Японская ярость во внутривидовой и в межвидовой борьбе




В декабре 1937 года китайский город Нанкин пал к ногам солдат японского императора. Армия, получившая недвусмысленный приказ “убивать всех пленных”, впала в неистовство. От 260 до 300 тысяч мирных граждан были убиты, до восьмидесяти тысяч китаянок — изнасилованы. Пленных вешали за язык на мясницких крюках, скармливали голодным собакам. Военные соревновались в убийстве военнопленных. 


Один офицер бросил вызов другому: кто первым пошлет на тот свет сто китайских солдат. Кого-то из пленных зарубили, кого-то закололи штыком, кого-то застрелили или облили бензином и сожгли заживо. Половина города лежала в руинах. «Женщины пострадали больше всех, — вспоминал один ветеран 114-й дивизии, — независимо от того, молодой была женщина или старой, все они не могли избежать этой участи — быть изнасилованными. Мы посылали грузовики… на городские улицы и в деревни, чтобы захватить много женщин. Затем каждую отдавали 15-20 солдатам для изнасилования и надругательств». «Это было еще хорошо, если мы только насиловали их, — признавался один из его товарищей, — “Хорошо” — это, конечно, неподходящее слово. Но обычно мы рубили и убивали их. Трупы ведь не говорят». 


С полным основанием произошедшее назвали Нанкинской резней.

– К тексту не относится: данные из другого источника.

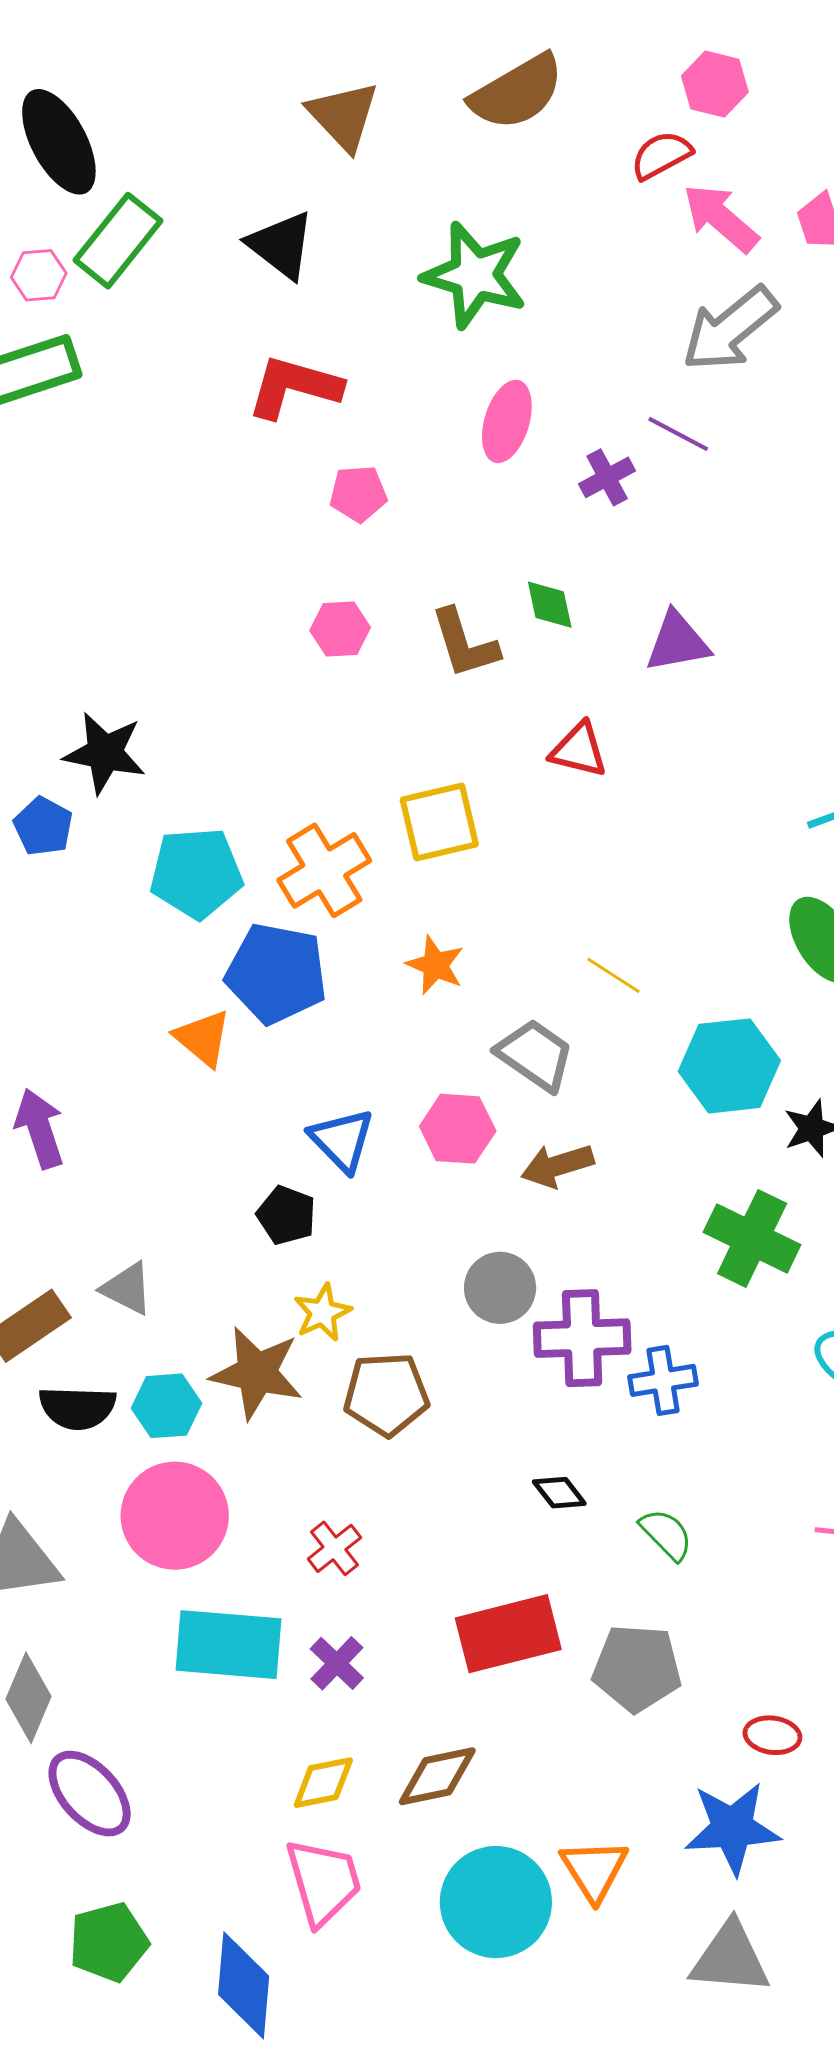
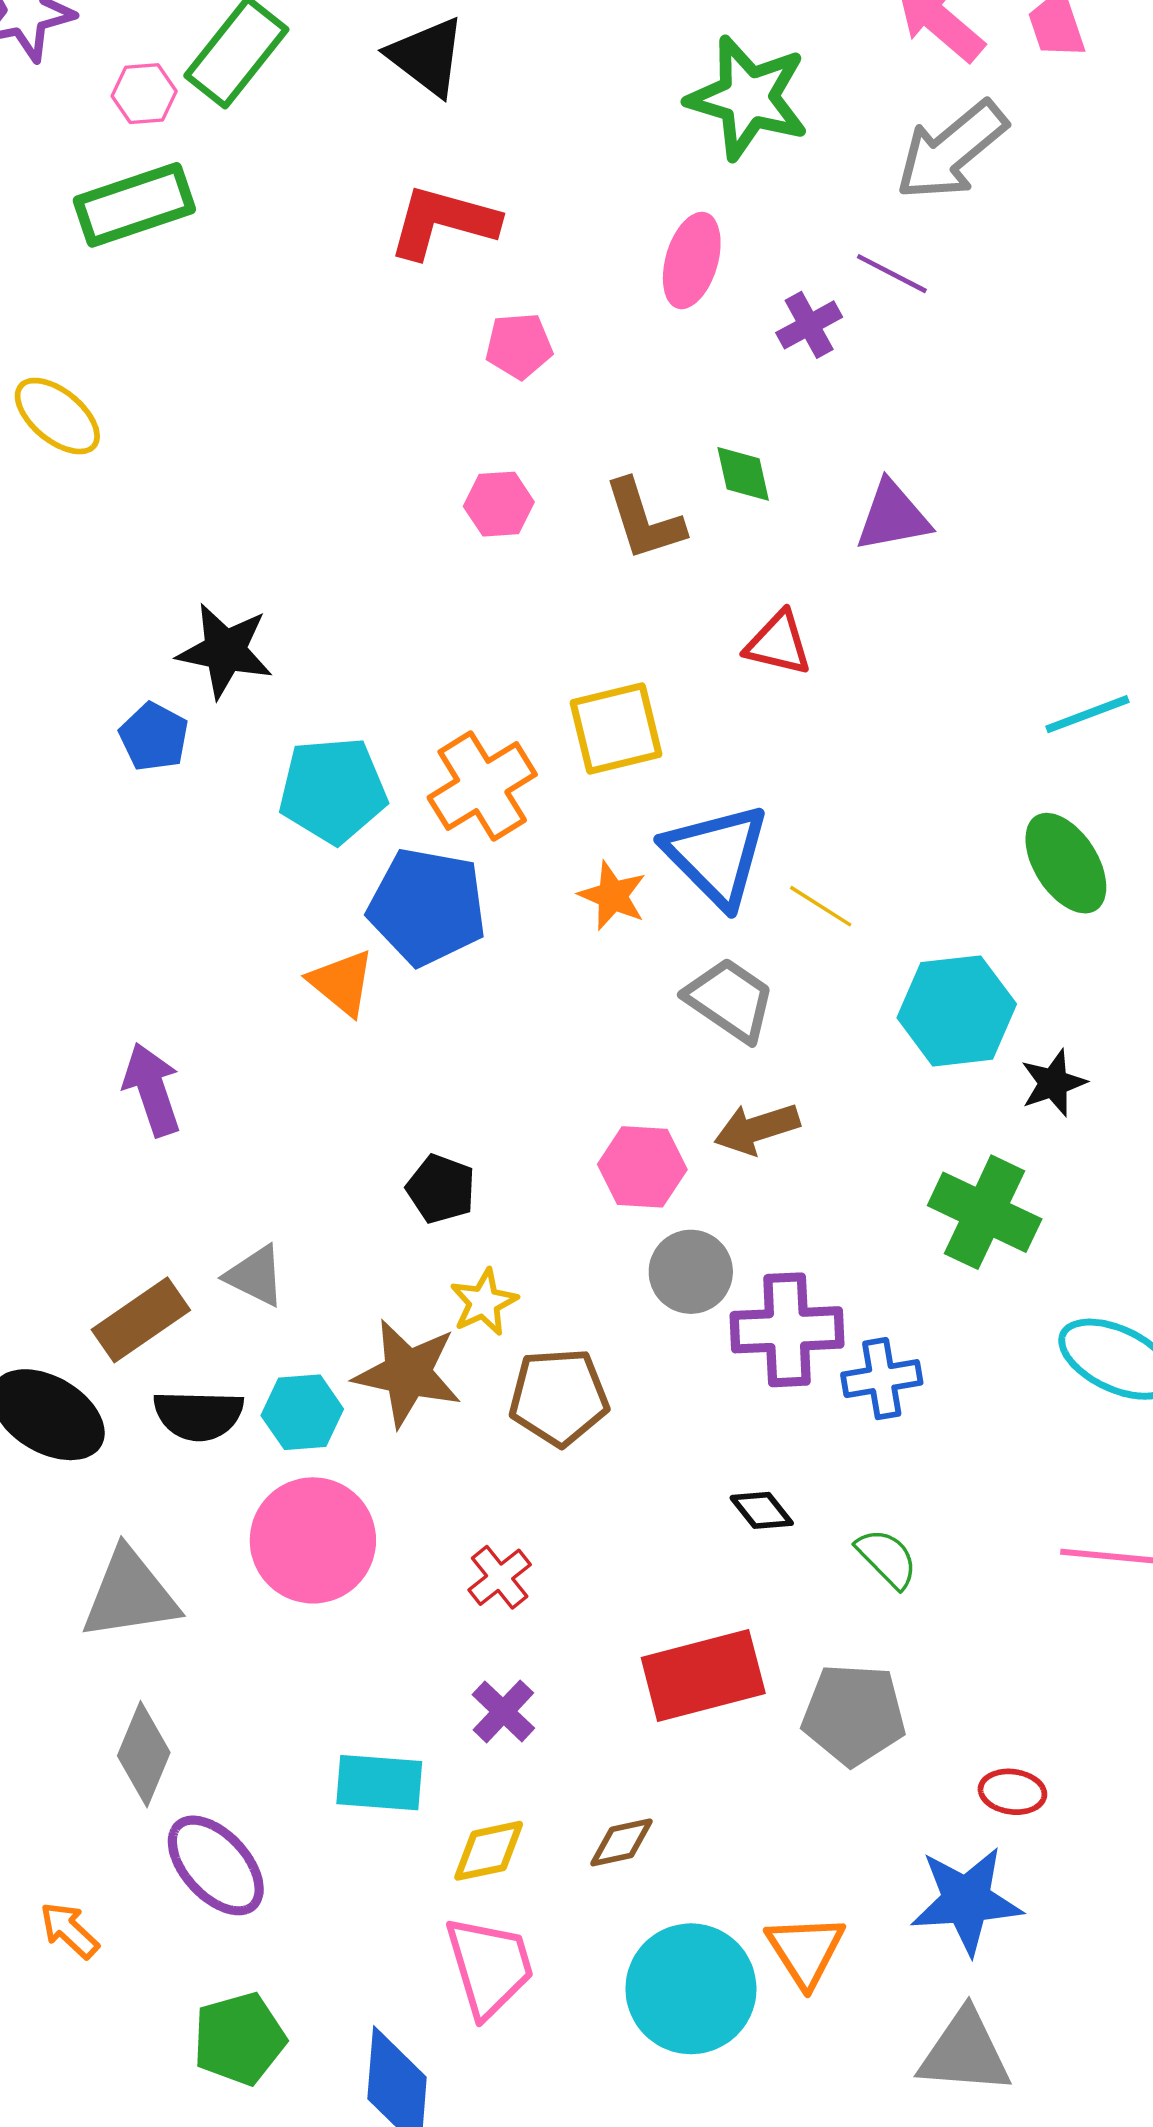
green star: (475, 275) -> (748, 98), moved
pink hexagon: (458, 1129) -> (642, 1167), moved
blue triangle: (342, 1140) -> (717, 855), moved, size x1.4
cyan rectangle: (228, 1645) -> (379, 1783), moved, size x0.7
brown diamond: (437, 1776) -> (621, 1842), size x0.7

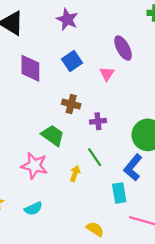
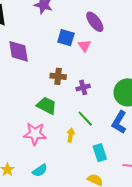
blue square: (72, 61) -> (66, 38), moved, turned -30
cyan rectangle: (119, 193) -> (100, 153), moved

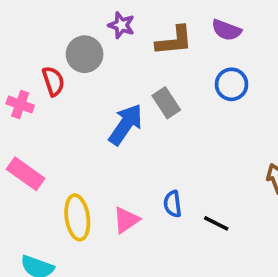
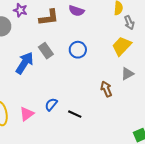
blue circle: (232, 84) -> (78, 50), moved
blue semicircle: (173, 204) -> (51, 104), turned 48

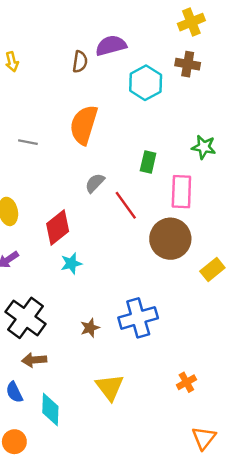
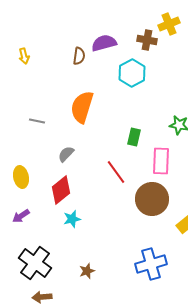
brown cross: (188, 64) -> (147, 40), moved
gray semicircle: (95, 183) -> (66, 154), moved
blue cross: (138, 318) -> (151, 264), moved

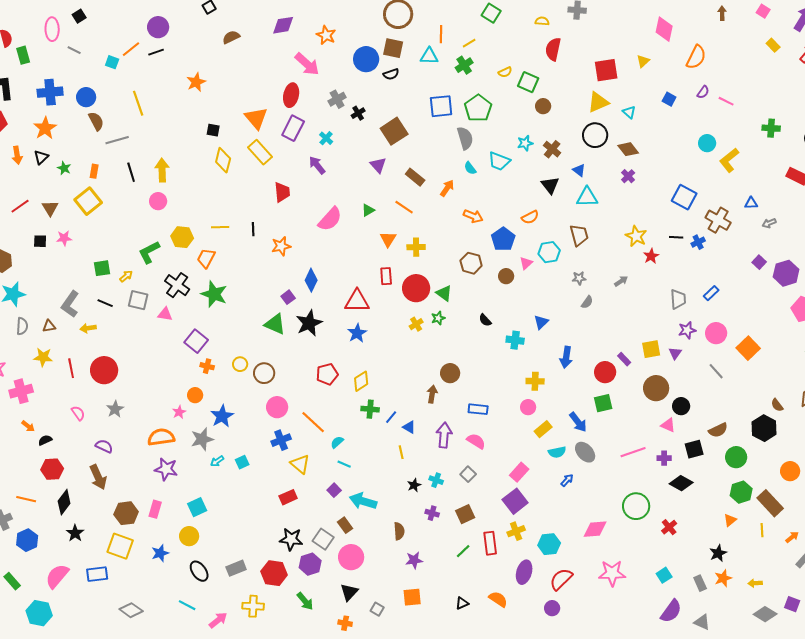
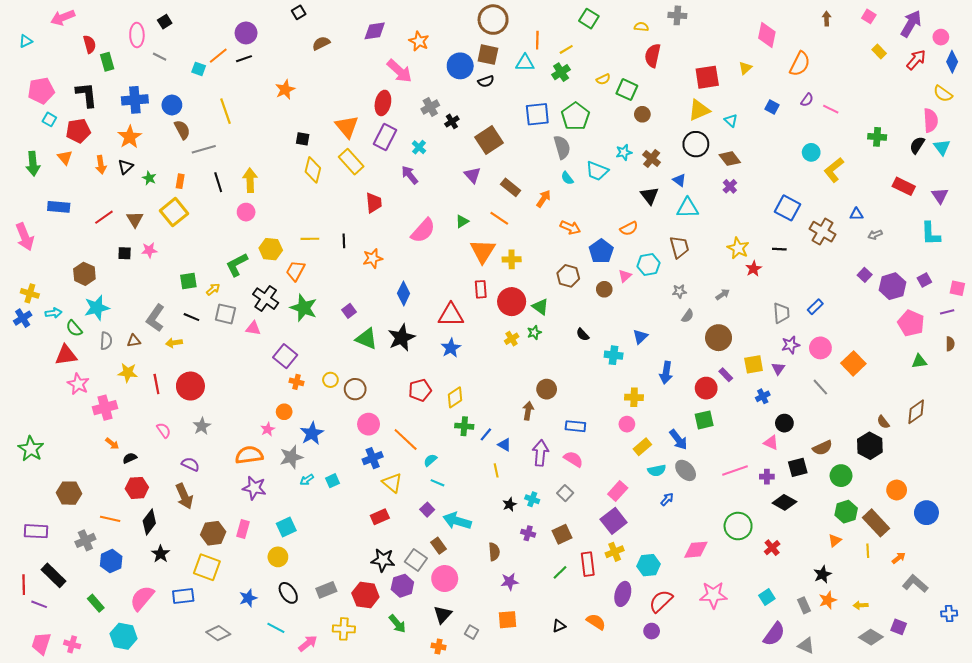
orange triangle: (388, 239) -> (483, 251), size x1.5
blue cross: (698, 242) -> (763, 396), moved
purple square: (288, 297) -> (349, 311), moved
brown circle: (656, 388) -> (719, 338), moved
blue star: (160, 553) -> (248, 598), moved

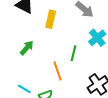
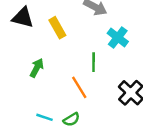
yellow rectangle: (51, 19) -> (57, 28), turned -30

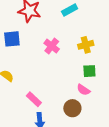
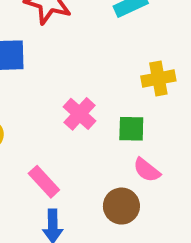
pink cross: (52, 46) -> (80, 114), moved
green square: (89, 71) -> (131, 129), moved

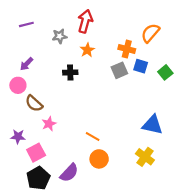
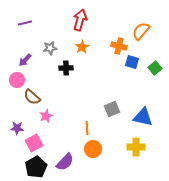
gray star: (60, 36) -> (50, 48), moved
gray square: (119, 70) -> (112, 109), moved
orange line: (93, 137) -> (87, 128), turned 56
yellow cross: (145, 157) -> (136, 147), turned -36

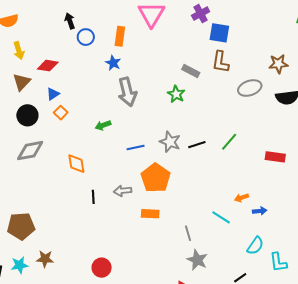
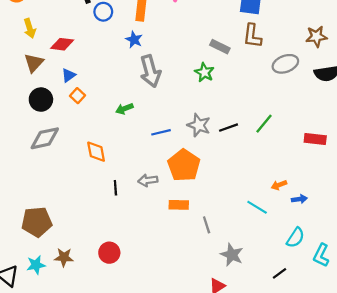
gray line: (188, 233) -> (207, 225), moved
cyan L-shape: (278, 262) -> (321, 255), turned 35
red circle: (102, 268) -> (109, 253), moved

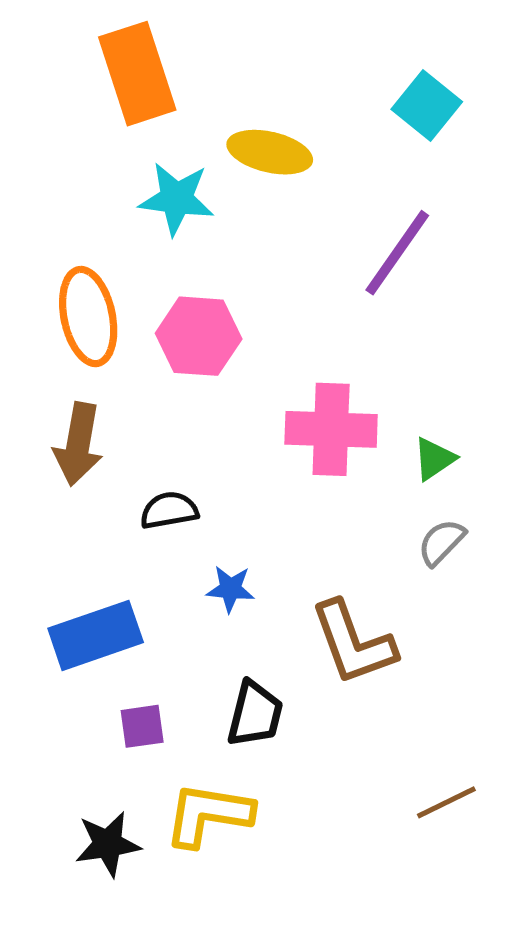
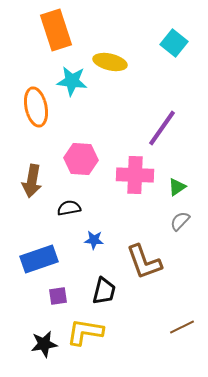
purple line: (397, 253) -> (162, 128), moved
orange ellipse: (88, 317) -> (36, 107), moved
pink hexagon: (199, 336) -> (81, 159), moved

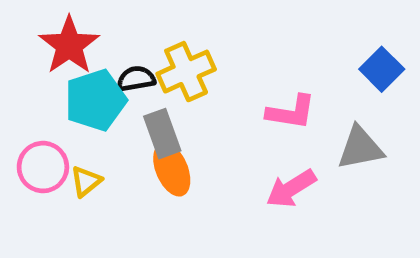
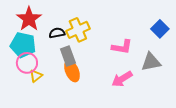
cyan pentagon: (95, 100) -> (23, 45), moved, turned 30
pink circle: (43, 167) -> (27, 63), moved

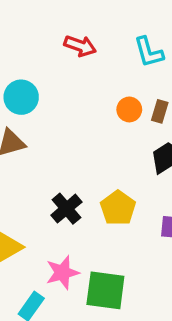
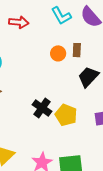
black cross: (66, 209) -> (42, 108), moved

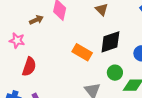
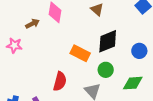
red semicircle: (29, 67) -> (60, 81), moved
green circle: (115, 73) -> (106, 70), moved

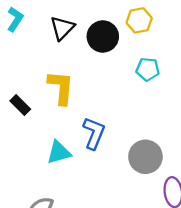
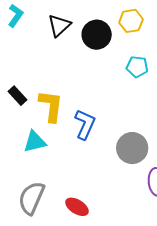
yellow L-shape: (61, 87) -> (51, 106), moved
cyan triangle: (59, 152) -> (35, 142), moved

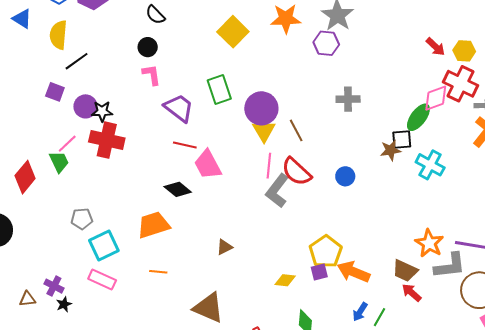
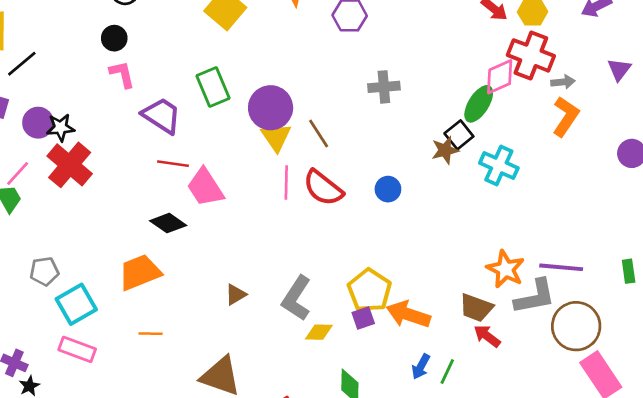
black square: (402, 139) -> (459, 135), turned -30
red cross: (107, 140) -> (70, 165), turned 32
gray L-shape: (277, 191) -> (296, 298), moved

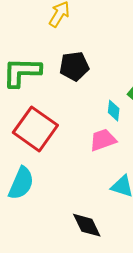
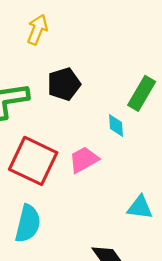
pink trapezoid: (103, 140) -> (84, 160), moved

Это был империализм в худшем его виде. Однако это был японский империализм, а не британский. Нанкинская резня отчетливо показывает, какой была главная альтернатива британскому владычеству в Азии. Легко представить себе войну между Британской и Японской империями как конфликт старой, усомнившейся в себе державы, и новой, совершенно безжалостной, как столкновение заходящего и восходящего солнца. Но это было также столкновение империи, у которой было некоторое представление о правах человека, с империей, которая считала, что другие расы не лучше свиней. Вот слова подполковника Танака Рюкити, главы японской разведки в Шанхае: “Мы можем делать с этими существами все, что хотим”. К 30-м годам XX века у многих британцев вошло в привычку ругать империю. Но возвышение Японской империи в то десятилетие показало, что альтернативы британскому правлению не обязательно лучше. У империализма есть градация, и Япония в своей жестокости по отношению к покоренным зашла гораздо дальше, чем британцы. В этот раз они и сами оказались среди покоренных. 

 

Японская антизападная риторика не предполагала лучшего обращения с цветным населением Сингапура. Японцы просто поставили себя на то место, которое прежде занимали британцы. Более того, их обращение с другими азиатами оказалось даже хуже: китайское население подверглось истреблению. Однако ничто яснее не выражало суть “нового порядка” в Азии, чем обращение японцев с британскими пленными. 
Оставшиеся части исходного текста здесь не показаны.